Insert/update whatever into one or more tables.
Insert a corresponding message into PrivateMessageTable (part of the domain, and unshared, if you will). This is what will be distributed.
Commit transaction A. Producer has now simply and reliably performed its writes including the insertion of a message, or rolled everything back.
Dedicated distributer job queries a batch of unprocessed messages from PrivateMessageTable.
Distributer starts transaction B.
Mark the unprocessed messages as processed, rolling back if the number of rows modified is different than expected (two instances running at the same time?).
Insert a public representation of the messages into PublicMessageTable (a publically exposed table, in whatever way). Assign new, strictly sequential Ids to the public representations. Because only one process is doing these inserts, this can be guaranteed. Note that the table must be on the same host to avoid 2PC.
Commit transaction B. Distributor has now distributed each message to the public table exactly once, with strictly sequantial Ids.
A consumer (there can be several) queries the next batch of messages from PublicMessageTable with Id greater than its own LastSeenId.
Consumer starts transaction C.
Consumer inserts its own representation of the messages into its own table ConsumerMessageTable (thus advancing LastSeenId).
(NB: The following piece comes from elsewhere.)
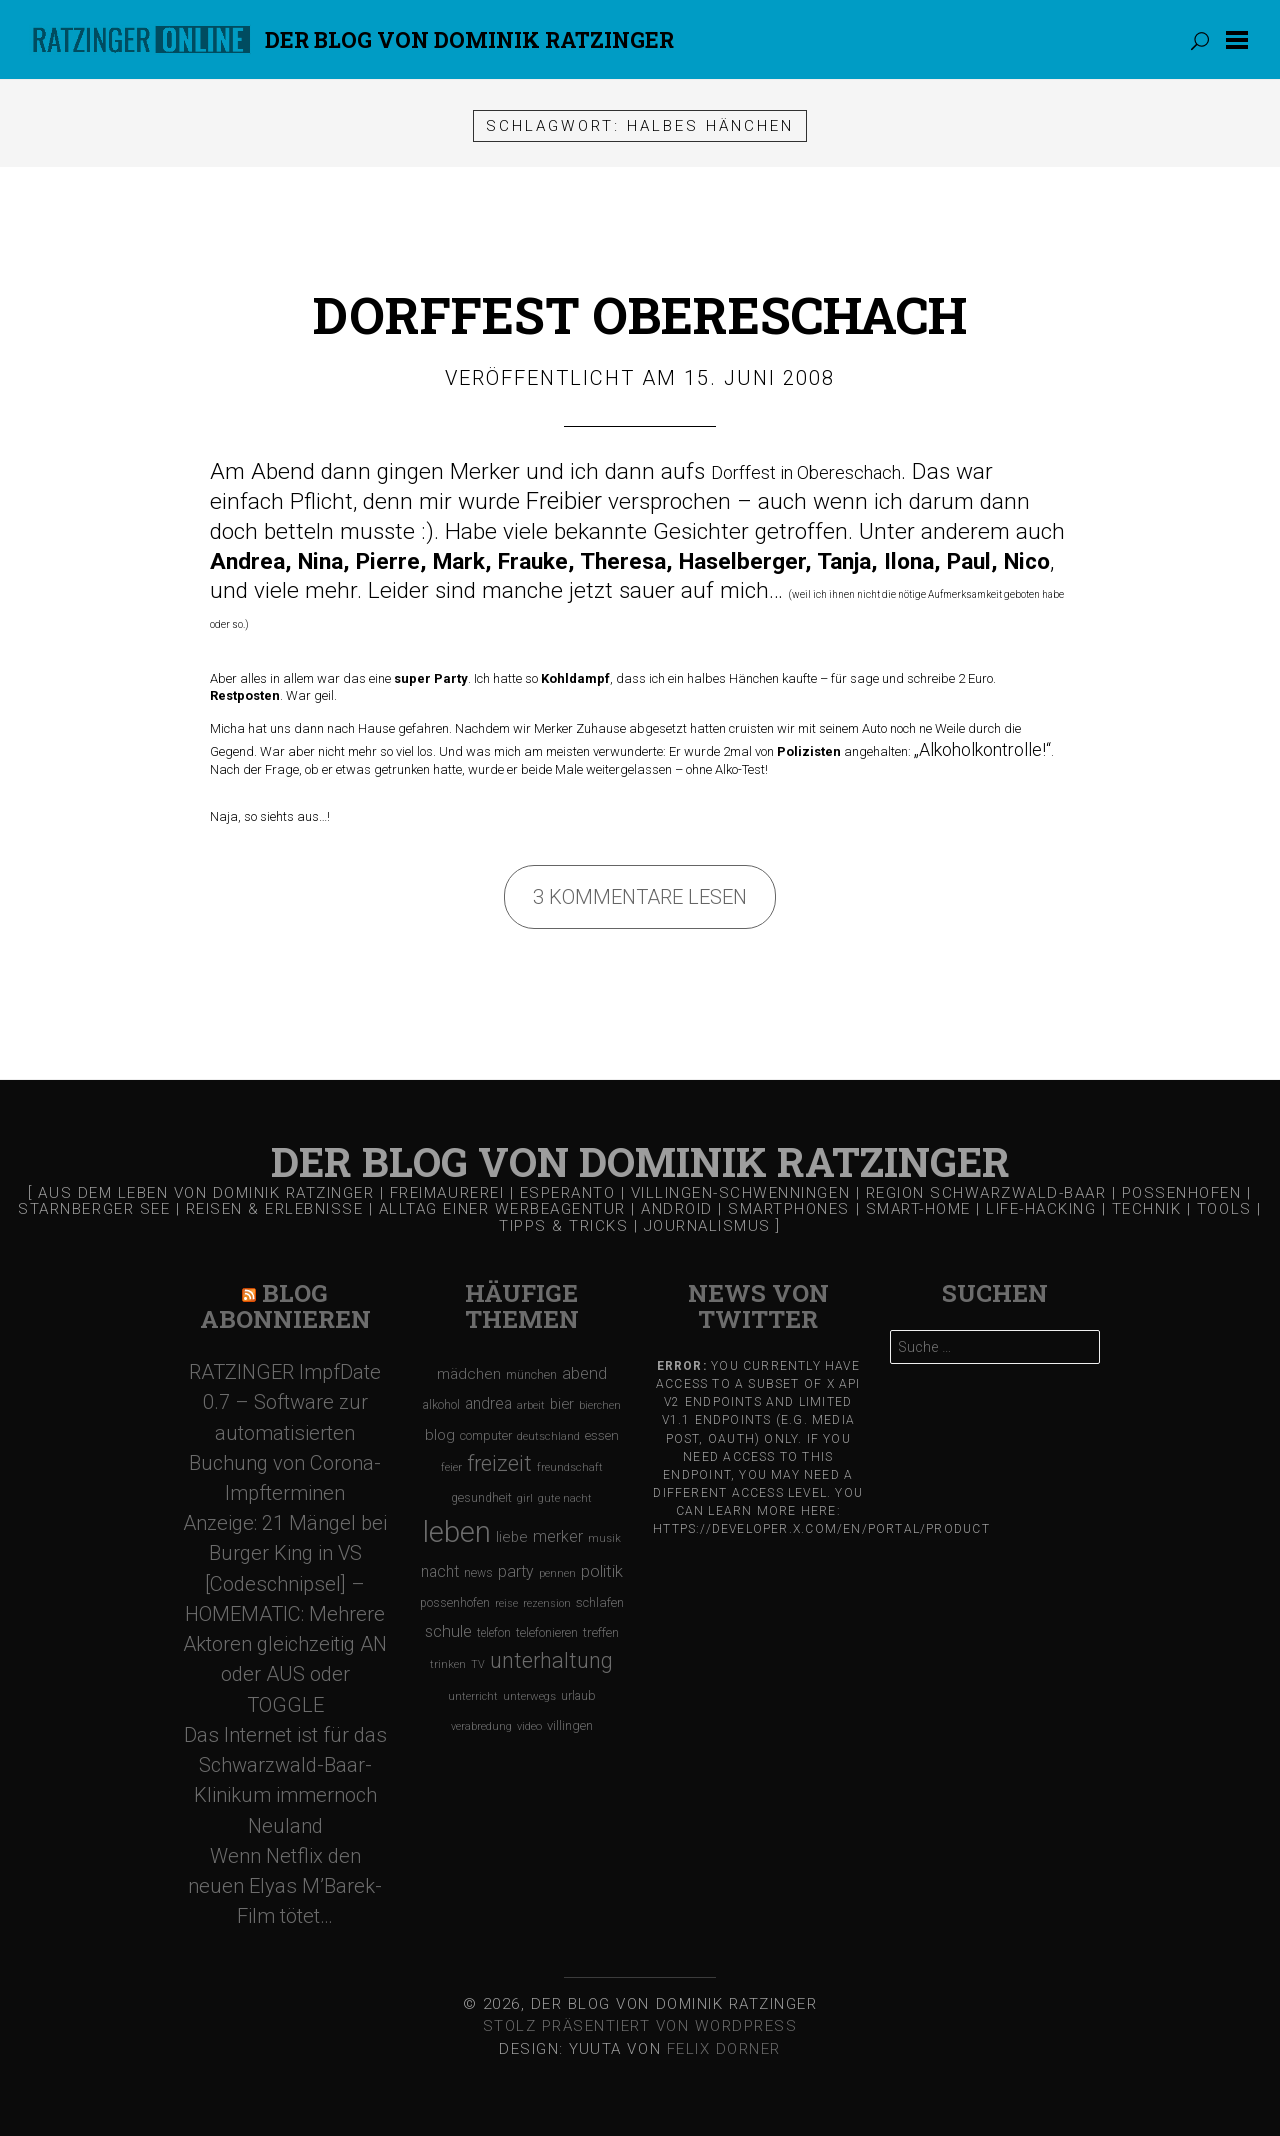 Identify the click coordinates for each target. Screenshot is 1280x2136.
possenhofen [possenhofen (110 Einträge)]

Insert-ignore can help protect against multiple instances running. Note that this table can be in a completely different server.
Commit transaction C. Consumer has now consumed each message exactly once, in the same order the messages were made publically available, without ever skipping a message.
We can do whatever we want based on the consumed messages.
Of course, this requires very careful implementation.
It is even suitable for database clusters, as long as there is only a single write node, and both reads and writes perform causality checks. It may well be that having one of these is sufficient, but I'd have to consider the implications more carefully to make that claim.